Start a new session for each task
Every user turn adds reasoning overhead. The model reasons more after each turn, especially at xhigh. Longer sessions compound the 35% tokenizer increase. Clean context per task = less waste.
Match effort to the task
| low / medium | Drafting a social caption. Summarizing meeting notes. Writing a product description. Cleaning up a CSV before import. Anything you could explain in one sentence. |
| high | Writing a full blog post. Building a content calendar for the month. Turning a podcast transcript into a newsletter. Repurposing a webinar into social clips with scripts. Solid projects with a clear deliverable. |
| xhigh | Building a landing page from a sales call transcript. Creating a multi-step onboarding automation. Analyzing a month of ad data and recommending budget shifts. Writing and deploying a lead magnet. Projects where Claude needs to read, think, and make judgment calls. |
| max | Auditing your entire marketing stack for leaks. Rebuilding a broken attribution system across Meta, your CRM, and Stripe. Researching a new market and producing a full competitive analysis. Deep work where you don't know the answer yet and need Claude to go find it. |
Drop a level from what you'd normally use. Low-effort Opus 4.7 is roughly equivalent to medium-effort Opus 4.6. Same quality, fewer tokens.
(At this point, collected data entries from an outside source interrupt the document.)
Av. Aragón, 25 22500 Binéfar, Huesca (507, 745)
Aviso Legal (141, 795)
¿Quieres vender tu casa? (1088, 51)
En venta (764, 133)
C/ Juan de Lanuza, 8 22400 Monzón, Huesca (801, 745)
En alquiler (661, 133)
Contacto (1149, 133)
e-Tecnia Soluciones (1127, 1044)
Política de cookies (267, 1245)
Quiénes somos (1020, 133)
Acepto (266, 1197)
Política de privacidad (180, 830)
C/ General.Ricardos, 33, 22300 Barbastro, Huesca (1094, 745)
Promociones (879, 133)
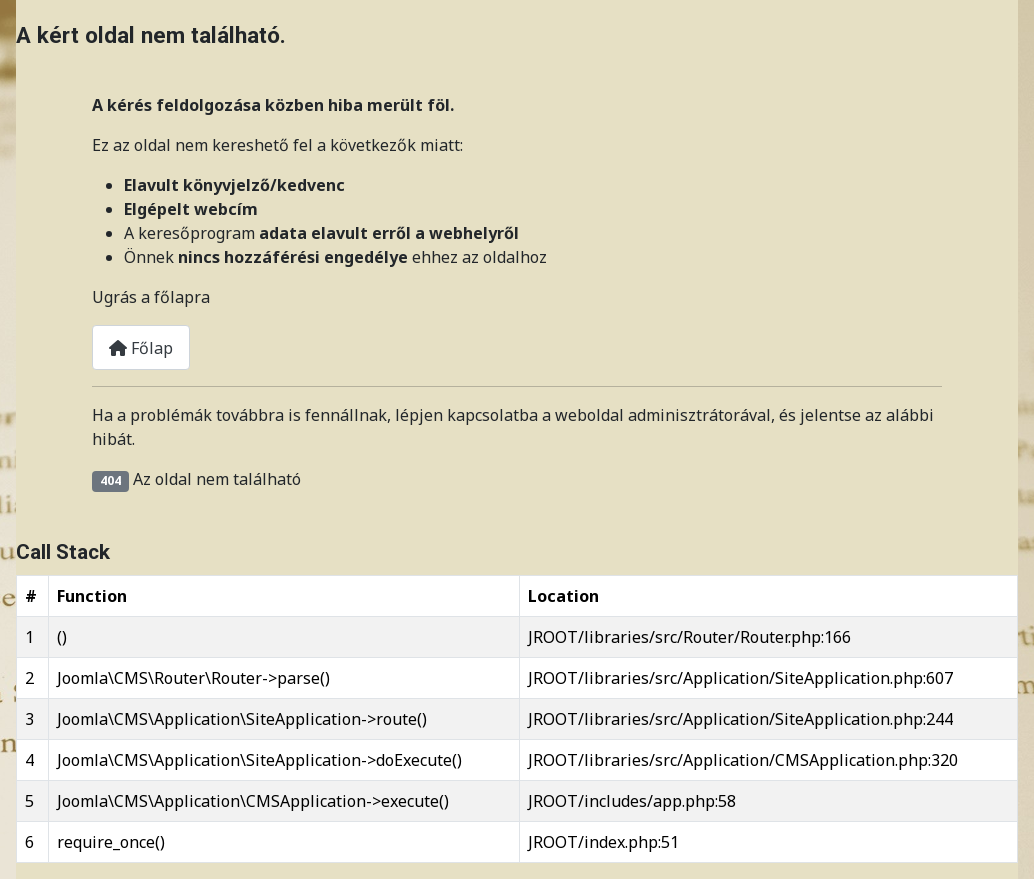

Specify the full task in turn 1
Treat Claude like an engineer you're delegating to, not a pair programmer you're guiding line by line. Include the intent, constraints, acceptance criteria, and relevant file locations up front. Ambiguous prompts spread across many turns reduce both token efficiency and output quality.
Use adaptive thinking prompts
Fixed thinking budgets are gone. The model now decides when to think deeply and when to respond quickly. You can steer it:
- Want more thinking: "Think carefully and step-by-step before responding; this problem is harder than it looks."
- Want less thinking: "Prioritize responding quickly rather than thinking deeply. When in doubt, respond directly."
You save tokens on the less-thinking side but may lose accuracy on harder steps.
Toggle effort mid-task
You can switch between effort levels during the same task. Use xhigh for the hard part (architecture, debugging, analysis), then drop to high or medium for cleanup and simple follow-ups.
Watch out for
Open Claude Code, check your effort level. If it's max, switch to xhigh. If you've been running one long session all day, start a fresh one for your next task. Two changes, instant savings.